Веснушки на ее лице, задорно вздернутый носик и прелестные каштановые с рыжим отливом волосы – все протестовало против взятой ею на себя роли чудища-изводы или какого-нибудь еще более страшного, леденящего душу вурдалака, хотя в ее серьезных серых глазах Хатч прочел то, чего никак не ожидал увидеть в глазах ребенка. Взрослое понимание действительности. Повышенную восприимчивость происходящего. Не будь этих глаз и налета отчаянной решимости, девочка выглядела бы очень хрупкой, удивительно нежной и уязвимой.

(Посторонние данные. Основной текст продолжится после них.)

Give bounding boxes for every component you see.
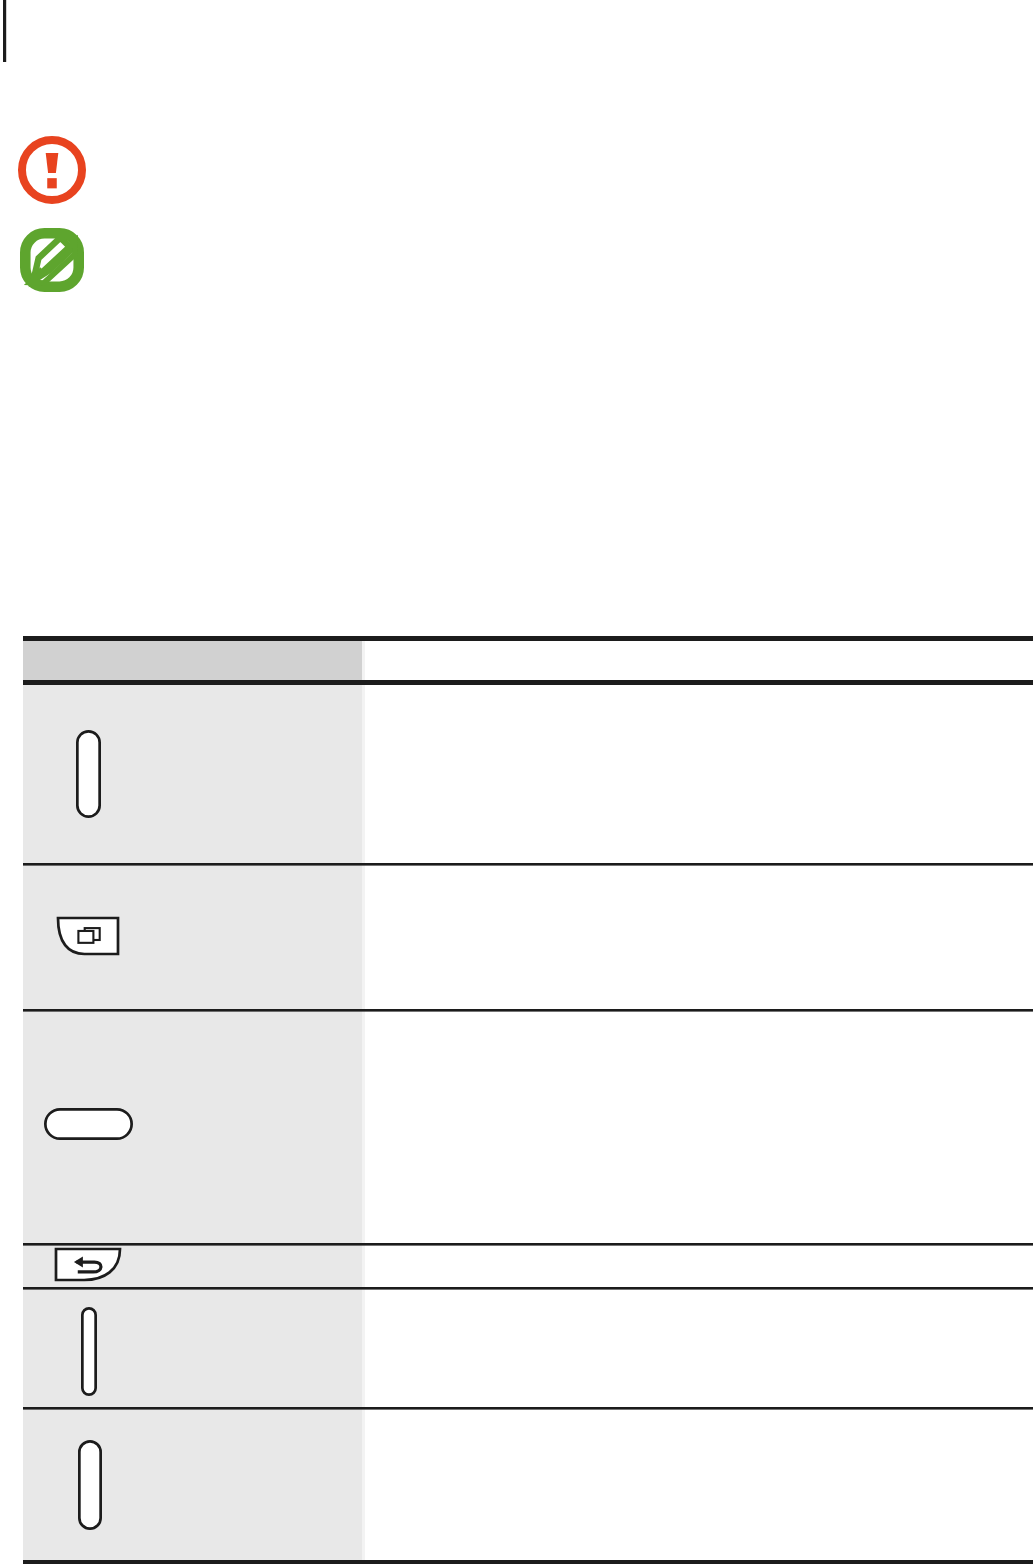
button[interactable]: Device key layout reference page bbox=[0, 0, 1033, 1564]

Она напомнила Хатчу одну прелестную старинную фаянсовую китайскую чашу, выставленную в его магазине на продажу. Если по ней слегка щелкнуть пальцем, она издаст звук, похожий на звон серебряного колокольчика, но стоит, кажется, ударить ее чуть посильнее или, не дай бог, уронить на пол, как она тотчас разлетится на мелкие кусочки. Но внимательно приглядевшись к чаше, уютно расположившейся на своей подставке из акрила, и тщательно рассмотрев великолепно прорисованные по ее бокам дворец и сад, окружающий его, и лиственный орнамент, бегущий по ободку изнутри, внезапно начинаешь сознавать, что прикоснулся к чему-то нетленному, дошедшему к нам из глубины веков. И вдруг возникает ощущение, что, несмотря на свою кажущуюся хрупкость, она не разобьется при падении и выдержит удары любой силы, а то и сама вдребезги разобьет любую поверхность, о которую ударится, оставшись при этом совершенно невредимой.